Despite a title that sounds like a primo Hawkwind cut from Warrior on the Edge of Time, this 1983 flick is actually a Spanish/Japanese co-production starring none other than Paul Naschy (aka Jacinto Molina) as ageless lycanthrope Waldemar Daninsky, this time on the prowl in feudal Kyoto.

Cursed by a sorceress in his native Europe to always carry the chubby mark of a throat-biting werewolf, pudgy monster-man Daninsky travels to Japan at the behest of his local alchemist to find a cure from Kian (Shigeru Amachi), a wise man with a penchant for fighting monsters and solving mysteries.

Together, Daninsky and Kian take on assassins, ninjas, samurais and, of course, a satin shirt-clad wolfman.
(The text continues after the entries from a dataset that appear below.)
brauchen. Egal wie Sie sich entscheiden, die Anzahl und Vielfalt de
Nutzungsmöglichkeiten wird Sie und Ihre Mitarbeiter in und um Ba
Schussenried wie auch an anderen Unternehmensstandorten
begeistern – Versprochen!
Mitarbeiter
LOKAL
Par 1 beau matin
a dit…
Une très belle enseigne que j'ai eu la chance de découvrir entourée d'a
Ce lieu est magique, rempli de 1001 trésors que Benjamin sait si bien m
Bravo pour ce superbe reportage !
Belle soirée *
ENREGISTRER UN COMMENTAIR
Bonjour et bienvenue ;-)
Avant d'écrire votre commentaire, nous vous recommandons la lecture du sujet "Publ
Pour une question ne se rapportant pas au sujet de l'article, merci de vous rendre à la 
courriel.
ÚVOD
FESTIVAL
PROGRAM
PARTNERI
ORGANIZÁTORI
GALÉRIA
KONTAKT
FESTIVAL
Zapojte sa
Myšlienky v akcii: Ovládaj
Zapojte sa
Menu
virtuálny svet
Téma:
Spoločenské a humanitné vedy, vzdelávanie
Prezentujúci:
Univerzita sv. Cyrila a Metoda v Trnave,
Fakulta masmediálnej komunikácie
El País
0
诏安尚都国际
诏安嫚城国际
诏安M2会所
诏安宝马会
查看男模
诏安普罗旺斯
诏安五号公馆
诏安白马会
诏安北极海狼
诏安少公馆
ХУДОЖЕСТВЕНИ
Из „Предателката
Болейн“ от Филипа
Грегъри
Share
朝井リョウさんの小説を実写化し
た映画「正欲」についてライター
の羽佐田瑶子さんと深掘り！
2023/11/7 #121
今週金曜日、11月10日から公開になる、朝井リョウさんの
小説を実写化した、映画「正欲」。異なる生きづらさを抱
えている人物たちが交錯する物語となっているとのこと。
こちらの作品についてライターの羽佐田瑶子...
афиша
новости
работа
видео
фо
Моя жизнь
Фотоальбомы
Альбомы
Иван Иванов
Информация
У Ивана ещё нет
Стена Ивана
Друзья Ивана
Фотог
And while all that is entertaining enough, the set piece has to be the werewolf-vs.-tiger scenario that happens about midway through, an epic fight of bloodied fur that’s on par with the living dead vs. tiger shark from Lucio Fulci’s Zombie.

When he made The Beast and the Magic Sword, Molina was bankrupt and turned to Japanese producers for an influx of cash; they gave him the money and so much more, from the inspiration to bring the lycanthrope movie to Japan to the sheer guts of having said lycanthrope punch a tiger in his man-eating mouth.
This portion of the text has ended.